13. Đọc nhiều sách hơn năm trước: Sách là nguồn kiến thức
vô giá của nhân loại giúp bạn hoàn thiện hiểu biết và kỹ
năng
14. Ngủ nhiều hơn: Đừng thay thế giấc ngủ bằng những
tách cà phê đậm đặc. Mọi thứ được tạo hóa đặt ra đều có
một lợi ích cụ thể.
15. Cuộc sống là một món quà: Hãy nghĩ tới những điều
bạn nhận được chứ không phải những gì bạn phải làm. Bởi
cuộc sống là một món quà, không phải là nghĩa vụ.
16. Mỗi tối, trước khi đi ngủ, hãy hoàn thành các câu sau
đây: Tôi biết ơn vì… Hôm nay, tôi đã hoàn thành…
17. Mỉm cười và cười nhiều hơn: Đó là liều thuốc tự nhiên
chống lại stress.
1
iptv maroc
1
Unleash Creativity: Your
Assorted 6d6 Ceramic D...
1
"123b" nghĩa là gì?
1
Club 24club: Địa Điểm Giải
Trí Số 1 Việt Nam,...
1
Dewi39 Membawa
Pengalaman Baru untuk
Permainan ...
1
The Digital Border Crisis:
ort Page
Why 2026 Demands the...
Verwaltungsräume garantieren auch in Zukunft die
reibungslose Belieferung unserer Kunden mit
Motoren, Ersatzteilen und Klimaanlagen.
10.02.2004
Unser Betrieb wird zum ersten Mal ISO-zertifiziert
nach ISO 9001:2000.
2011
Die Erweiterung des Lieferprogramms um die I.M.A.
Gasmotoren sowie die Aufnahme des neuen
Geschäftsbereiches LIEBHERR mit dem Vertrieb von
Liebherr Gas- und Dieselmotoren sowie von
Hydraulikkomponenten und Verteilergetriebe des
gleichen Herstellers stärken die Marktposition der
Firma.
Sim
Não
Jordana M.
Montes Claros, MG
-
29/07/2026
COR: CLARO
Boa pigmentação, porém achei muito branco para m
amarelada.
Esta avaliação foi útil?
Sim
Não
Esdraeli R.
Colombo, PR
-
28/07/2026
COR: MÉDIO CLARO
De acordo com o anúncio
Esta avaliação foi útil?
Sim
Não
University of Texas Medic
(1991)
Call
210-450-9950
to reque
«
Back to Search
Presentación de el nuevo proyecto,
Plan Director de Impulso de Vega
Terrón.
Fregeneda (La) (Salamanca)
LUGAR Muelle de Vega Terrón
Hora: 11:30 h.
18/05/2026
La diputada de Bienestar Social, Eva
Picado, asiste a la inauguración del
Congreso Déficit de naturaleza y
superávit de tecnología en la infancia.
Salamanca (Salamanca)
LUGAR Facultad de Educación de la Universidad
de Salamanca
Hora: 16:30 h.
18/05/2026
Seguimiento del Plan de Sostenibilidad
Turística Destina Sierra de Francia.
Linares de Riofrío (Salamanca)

_____

* [Requirement]: Quote each line of the data above exactly as written.

* [Problem solution]:
13. Đọc nhiều sách hơn năm trước: Sách là nguồn kiến thức
vô giá của nhân loại giúp bạn hoàn thiện hiểu biết và kỹ
năng
14. Ngủ nhiều hơn: Đừng thay thế giấc ngủ bằng những
tách cà phê đậm đặc. Mọi thứ được tạo hóa đặt ra đều có
một lợi ích cụ thể.
15. Cuộc sống là một món quà: Hãy nghĩ tới những điều
bạn nhận được chứ không phải những gì bạn phải làm. Bởi
cuộc sống là một món quà, không phải là nghĩa vụ.
16. Mỗi tối, trước khi đi ngủ, hãy hoàn thành các câu sau
đây: Tôi biết ơn vì… Hôm nay, tôi đã hoàn thành…
17. Mỉm cười và cười nhiều hơn: Đó là liều thuốc tự nhiên
chống lại stress.
1
iptv maroc
1
Unleash Creativity: Your
Assorted 6d6 Ceramic D...
1
"123b" nghĩa là gì?
1
Club 24club: Địa Điểm Giải
Trí Số 1 Việt Nam,...
1
Dewi39 Membawa
Pengalaman Baru untuk
Permainan ...
1
The Digital Border Crisis:
ort Page
Why 2026 Demands the...
Verwaltungsräume garantieren auch in Zukunft die
reibungslose Belieferung unserer Kunden mit
Motoren, Ersatzteilen und Klimaanlagen.
10.02.2004
Unser Betrieb wird zum ersten Mal ISO-zertifiziert
nach ISO 9001:2000.
2011
Die Erweiterung des Lieferprogramms um die I.M.A.
Gasmotoren sowie die Aufnahme des neuen
Geschäftsbereiches LIEBHERR mit dem Vertrieb von
Liebherr Gas- und Dieselmotoren sowie von
Hydraulikkomponenten und Verteilergetriebe des
gleichen Herstellers stärken die Marktposition der
Firma.
Sim
Não
Jordana M.
Montes Claros, MG
-
29/07/2026
COR: CLARO
Boa pigmentação, porém achei muito branco para m
amarelada.
Esta avaliação foi útil?
Sim
Não
Esdraeli R.
Colombo, PR
-
28/07/2026
COR: MÉDIO CLARO
De acordo com o anúncio
Esta avaliação foi útil?
Sim
Não
University of Texas Medic
(1991)
Call
210-450-9950
to reque
«
Back to Search
Presentación de el nuevo proyecto,
Plan Director de Impulso de Vega
Terrón.
Fregeneda (La) (Salamanca)
LUGAR Muelle de Vega Terrón
Hora: 11:30 h.
18/05/2026
La diputada de Bienestar Social, Eva
Picado, asiste a la inauguración del
Congreso Déficit de naturaleza y
superávit de tecnología en la infancia.
Salamanca (Salamanca)
LUGAR Facultad de Educación de la Universidad
de Salamanca
Hora: 16:30 h.
18/05/2026
Seguimiento del Plan de Sostenibilidad
Turística Destina Sierra de Francia.
Linares de Riofrío (Salamanca)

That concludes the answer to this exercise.